### TASK INSTRUCTIONS
Please keep to the lines below from the one with "directorio?" through the one with "ਦੀਆਂ ਗਾਇਕਾਵਾਂ ਮੁਖ਼ਤਿਆਰ", and restate them word for word, ends included.

Stored data entries:
#####
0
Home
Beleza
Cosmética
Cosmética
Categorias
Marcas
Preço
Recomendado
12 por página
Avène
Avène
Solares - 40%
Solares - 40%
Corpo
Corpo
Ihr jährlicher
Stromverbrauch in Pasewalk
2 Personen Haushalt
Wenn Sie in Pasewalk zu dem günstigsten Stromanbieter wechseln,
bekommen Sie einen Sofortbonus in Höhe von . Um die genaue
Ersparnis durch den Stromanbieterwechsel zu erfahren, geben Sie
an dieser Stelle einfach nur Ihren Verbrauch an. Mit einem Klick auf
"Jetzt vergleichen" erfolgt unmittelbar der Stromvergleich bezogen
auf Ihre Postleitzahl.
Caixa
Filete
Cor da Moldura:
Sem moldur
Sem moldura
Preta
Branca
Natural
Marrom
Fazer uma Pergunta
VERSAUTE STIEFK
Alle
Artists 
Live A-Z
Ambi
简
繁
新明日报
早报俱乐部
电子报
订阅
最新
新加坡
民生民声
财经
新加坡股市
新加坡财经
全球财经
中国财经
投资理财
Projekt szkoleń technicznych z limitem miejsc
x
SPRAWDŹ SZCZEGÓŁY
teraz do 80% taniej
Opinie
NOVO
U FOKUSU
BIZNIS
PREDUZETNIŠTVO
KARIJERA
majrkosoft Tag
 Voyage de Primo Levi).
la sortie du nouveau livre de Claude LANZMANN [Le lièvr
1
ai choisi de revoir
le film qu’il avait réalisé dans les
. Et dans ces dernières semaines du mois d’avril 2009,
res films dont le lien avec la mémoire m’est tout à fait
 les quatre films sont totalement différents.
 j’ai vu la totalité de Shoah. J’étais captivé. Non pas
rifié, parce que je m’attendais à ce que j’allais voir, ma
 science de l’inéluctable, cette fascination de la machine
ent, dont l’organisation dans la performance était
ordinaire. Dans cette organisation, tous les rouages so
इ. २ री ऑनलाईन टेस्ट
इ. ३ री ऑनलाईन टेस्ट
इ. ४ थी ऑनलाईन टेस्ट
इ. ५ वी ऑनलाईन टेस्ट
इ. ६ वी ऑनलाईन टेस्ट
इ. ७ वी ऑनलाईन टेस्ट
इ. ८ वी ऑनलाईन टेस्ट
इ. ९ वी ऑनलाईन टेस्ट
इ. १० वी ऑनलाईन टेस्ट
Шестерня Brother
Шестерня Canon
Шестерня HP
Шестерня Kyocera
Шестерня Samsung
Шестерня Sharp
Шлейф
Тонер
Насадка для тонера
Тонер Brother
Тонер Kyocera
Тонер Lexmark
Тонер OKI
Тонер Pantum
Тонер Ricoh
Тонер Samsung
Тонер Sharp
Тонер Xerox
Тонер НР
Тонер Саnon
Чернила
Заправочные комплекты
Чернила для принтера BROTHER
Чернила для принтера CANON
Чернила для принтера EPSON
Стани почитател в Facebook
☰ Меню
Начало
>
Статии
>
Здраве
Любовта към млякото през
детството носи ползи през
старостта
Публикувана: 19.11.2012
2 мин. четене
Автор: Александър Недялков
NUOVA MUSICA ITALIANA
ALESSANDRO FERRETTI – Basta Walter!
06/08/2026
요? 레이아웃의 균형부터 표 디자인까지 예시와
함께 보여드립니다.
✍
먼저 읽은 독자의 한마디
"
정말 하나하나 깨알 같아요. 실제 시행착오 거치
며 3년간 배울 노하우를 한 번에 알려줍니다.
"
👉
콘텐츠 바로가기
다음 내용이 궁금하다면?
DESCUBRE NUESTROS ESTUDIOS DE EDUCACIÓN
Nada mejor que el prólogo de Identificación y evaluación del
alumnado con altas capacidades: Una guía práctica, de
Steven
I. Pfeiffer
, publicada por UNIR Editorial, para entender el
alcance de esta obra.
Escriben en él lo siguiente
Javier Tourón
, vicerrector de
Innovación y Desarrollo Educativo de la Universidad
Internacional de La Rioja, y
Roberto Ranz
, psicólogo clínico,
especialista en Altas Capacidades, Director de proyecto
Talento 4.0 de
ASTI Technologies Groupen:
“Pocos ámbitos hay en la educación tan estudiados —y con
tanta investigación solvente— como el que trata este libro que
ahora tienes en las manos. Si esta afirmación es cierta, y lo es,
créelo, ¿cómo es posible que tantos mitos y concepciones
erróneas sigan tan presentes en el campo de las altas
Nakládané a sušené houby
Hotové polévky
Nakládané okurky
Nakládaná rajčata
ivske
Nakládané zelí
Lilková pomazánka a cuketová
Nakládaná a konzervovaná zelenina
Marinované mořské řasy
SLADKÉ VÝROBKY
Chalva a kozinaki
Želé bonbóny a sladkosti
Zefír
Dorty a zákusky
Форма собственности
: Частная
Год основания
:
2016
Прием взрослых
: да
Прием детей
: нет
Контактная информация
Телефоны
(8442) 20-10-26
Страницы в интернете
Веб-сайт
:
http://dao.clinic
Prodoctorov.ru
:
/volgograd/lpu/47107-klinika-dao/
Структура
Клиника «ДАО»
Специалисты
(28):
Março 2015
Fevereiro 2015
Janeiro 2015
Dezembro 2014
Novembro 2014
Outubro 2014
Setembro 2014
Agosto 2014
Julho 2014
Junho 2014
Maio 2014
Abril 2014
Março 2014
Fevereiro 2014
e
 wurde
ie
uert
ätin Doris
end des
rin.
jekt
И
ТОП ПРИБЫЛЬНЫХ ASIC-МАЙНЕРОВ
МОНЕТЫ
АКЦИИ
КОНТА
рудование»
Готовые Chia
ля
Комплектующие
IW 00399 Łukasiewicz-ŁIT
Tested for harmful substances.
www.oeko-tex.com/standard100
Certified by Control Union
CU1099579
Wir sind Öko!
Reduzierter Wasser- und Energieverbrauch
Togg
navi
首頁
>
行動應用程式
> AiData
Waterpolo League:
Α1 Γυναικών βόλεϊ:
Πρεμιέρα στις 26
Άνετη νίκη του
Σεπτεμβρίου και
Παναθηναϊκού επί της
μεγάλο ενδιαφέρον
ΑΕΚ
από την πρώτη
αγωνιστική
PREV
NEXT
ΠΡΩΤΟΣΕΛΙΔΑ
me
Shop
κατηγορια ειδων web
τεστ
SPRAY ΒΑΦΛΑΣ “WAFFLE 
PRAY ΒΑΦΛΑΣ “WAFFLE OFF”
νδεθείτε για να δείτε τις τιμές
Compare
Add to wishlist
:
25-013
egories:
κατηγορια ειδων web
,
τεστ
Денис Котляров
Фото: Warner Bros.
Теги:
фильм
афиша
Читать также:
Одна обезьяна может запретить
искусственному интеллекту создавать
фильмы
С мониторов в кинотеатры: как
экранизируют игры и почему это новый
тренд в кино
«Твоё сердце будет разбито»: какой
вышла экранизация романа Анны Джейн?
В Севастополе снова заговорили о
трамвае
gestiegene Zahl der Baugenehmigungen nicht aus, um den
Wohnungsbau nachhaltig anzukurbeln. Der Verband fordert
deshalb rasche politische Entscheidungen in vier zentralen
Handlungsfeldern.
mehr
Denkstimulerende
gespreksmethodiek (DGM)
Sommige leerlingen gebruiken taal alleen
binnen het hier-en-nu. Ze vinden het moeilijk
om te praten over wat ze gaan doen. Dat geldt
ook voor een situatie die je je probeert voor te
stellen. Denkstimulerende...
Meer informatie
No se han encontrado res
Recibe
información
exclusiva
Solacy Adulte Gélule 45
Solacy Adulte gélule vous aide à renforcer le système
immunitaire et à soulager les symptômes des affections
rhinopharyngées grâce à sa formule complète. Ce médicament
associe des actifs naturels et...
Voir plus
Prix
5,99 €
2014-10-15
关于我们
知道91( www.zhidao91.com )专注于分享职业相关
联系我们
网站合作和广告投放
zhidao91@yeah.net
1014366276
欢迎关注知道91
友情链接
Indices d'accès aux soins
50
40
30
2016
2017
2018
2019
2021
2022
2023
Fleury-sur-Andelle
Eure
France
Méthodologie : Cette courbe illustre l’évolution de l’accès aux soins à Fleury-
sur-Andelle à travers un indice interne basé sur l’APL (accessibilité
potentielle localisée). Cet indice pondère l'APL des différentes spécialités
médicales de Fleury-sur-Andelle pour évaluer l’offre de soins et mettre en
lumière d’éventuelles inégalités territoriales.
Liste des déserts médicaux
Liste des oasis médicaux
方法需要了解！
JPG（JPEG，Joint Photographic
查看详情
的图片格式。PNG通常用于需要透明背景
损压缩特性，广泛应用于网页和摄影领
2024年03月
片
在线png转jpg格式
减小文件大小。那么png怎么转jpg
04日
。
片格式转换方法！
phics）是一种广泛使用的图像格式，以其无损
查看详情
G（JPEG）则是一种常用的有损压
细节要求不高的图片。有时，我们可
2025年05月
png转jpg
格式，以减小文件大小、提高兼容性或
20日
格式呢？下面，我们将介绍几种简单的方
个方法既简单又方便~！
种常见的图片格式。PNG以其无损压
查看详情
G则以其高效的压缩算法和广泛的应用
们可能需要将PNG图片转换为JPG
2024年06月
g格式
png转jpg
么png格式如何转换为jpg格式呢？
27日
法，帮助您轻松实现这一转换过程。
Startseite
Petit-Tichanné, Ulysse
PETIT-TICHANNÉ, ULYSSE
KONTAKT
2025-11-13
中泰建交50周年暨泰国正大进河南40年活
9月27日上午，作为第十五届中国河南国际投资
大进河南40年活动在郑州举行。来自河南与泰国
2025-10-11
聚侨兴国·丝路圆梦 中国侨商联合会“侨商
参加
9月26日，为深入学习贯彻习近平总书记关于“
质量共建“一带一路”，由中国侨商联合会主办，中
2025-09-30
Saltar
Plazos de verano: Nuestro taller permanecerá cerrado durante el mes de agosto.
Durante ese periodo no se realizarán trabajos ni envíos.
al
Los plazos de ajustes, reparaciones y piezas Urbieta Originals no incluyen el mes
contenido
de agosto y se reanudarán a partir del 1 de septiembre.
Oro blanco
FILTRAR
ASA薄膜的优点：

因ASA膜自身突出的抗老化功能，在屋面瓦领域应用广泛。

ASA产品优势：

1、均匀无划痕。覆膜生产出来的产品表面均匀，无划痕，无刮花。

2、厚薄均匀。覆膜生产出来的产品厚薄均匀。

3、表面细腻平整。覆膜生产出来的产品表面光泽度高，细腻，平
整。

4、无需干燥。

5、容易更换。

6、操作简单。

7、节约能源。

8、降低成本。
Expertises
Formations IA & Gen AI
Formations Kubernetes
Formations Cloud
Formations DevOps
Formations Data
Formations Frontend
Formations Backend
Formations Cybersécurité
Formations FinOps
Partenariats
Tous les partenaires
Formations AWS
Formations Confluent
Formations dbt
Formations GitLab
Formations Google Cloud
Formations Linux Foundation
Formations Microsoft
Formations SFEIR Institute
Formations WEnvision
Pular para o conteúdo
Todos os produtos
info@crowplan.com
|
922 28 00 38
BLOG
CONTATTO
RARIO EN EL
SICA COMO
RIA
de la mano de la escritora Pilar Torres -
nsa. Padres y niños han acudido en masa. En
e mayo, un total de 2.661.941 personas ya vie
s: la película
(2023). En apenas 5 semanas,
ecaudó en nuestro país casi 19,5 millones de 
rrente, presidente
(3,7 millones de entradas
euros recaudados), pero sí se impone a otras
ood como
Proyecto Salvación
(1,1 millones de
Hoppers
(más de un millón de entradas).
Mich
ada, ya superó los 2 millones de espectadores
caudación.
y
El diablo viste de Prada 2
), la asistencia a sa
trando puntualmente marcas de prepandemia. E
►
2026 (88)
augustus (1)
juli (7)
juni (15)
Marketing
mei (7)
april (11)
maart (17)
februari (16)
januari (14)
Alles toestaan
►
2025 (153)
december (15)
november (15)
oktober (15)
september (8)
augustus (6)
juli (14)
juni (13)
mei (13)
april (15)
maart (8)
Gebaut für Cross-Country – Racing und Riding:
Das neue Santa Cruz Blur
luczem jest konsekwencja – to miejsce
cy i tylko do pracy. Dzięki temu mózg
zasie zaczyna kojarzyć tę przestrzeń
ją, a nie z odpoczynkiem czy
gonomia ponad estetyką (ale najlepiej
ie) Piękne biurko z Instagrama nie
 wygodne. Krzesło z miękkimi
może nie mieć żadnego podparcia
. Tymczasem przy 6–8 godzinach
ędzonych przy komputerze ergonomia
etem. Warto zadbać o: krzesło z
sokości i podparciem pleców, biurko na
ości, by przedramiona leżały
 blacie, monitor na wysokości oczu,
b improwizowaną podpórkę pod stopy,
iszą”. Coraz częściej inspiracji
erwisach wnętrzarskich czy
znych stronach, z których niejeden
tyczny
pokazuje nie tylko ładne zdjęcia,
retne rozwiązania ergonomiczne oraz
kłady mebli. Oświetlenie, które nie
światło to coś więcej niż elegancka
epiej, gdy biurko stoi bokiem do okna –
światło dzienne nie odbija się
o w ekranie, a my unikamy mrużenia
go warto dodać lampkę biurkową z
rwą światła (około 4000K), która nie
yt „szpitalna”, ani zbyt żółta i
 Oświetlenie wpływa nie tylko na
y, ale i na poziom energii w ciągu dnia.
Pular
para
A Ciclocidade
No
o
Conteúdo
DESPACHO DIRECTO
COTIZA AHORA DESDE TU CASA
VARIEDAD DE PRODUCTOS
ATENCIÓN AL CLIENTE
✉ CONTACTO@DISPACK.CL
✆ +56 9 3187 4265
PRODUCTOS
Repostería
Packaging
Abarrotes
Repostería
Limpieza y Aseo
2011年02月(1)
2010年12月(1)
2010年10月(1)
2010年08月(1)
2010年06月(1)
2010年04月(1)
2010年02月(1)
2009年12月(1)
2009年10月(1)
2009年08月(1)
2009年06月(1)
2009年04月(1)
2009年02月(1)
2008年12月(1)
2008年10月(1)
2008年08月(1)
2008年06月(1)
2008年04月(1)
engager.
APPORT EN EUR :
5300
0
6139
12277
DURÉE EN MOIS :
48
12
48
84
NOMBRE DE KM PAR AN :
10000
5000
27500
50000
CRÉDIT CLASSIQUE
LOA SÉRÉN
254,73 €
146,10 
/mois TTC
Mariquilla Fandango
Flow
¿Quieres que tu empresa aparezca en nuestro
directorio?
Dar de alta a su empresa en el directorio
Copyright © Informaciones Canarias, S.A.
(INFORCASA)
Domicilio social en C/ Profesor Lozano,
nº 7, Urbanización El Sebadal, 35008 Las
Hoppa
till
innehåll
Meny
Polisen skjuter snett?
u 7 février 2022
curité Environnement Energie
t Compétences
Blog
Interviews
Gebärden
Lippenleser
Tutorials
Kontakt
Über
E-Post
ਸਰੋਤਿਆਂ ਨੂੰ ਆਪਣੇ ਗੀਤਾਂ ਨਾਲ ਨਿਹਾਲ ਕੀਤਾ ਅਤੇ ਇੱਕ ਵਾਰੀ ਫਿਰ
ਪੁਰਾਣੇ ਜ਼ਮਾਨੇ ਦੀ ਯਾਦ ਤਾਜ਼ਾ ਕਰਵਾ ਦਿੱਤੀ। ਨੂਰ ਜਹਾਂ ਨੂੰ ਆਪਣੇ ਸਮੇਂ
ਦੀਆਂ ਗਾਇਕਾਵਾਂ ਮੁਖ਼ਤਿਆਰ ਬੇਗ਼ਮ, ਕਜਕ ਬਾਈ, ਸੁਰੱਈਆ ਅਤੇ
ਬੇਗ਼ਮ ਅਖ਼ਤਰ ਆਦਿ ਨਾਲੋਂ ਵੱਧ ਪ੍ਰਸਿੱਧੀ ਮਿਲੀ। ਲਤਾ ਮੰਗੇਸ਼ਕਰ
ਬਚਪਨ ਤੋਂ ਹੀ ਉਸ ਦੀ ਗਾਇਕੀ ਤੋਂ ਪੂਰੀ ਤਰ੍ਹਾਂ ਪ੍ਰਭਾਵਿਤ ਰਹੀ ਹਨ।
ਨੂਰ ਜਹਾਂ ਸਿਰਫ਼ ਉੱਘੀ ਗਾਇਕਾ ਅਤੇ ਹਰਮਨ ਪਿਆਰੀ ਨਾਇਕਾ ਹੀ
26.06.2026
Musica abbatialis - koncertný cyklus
#####
### TASK SOLUTION
directorio?
Dar de alta a su empresa en el directorio
Copyright © Informaciones Canarias, S.A.
(INFORCASA)
Domicilio social en C/ Profesor Lozano,
nº 7, Urbanización El Sebadal, 35008 Las
Hoppa
till
innehåll
Meny
Polisen skjuter snett?
u 7 février 2022
curité Environnement Energie
t Compétences
Blog
Interviews
Gebärden
Lippenleser
Tutorials
Kontakt
Über
E-Post
ਸਰੋਤਿਆਂ ਨੂੰ ਆਪਣੇ ਗੀਤਾਂ ਨਾਲ ਨਿਹਾਲ ਕੀਤਾ ਅਤੇ ਇੱਕ ਵਾਰੀ ਫਿਰ
ਪੁਰਾਣੇ ਜ਼ਮਾਨੇ ਦੀ ਯਾਦ ਤਾਜ਼ਾ ਕਰਵਾ ਦਿੱਤੀ। ਨੂਰ ਜਹਾਂ ਨੂੰ ਆਪਣੇ ਸਮੇਂ
ਦੀਆਂ ਗਾਇਕਾਵਾਂ ਮੁਖ਼ਤਿਆਰ ਬੇਗ਼ਮ, ਕਜਕ ਬਾਈ, ਸੁਰੱਈਆ ਅਤੇ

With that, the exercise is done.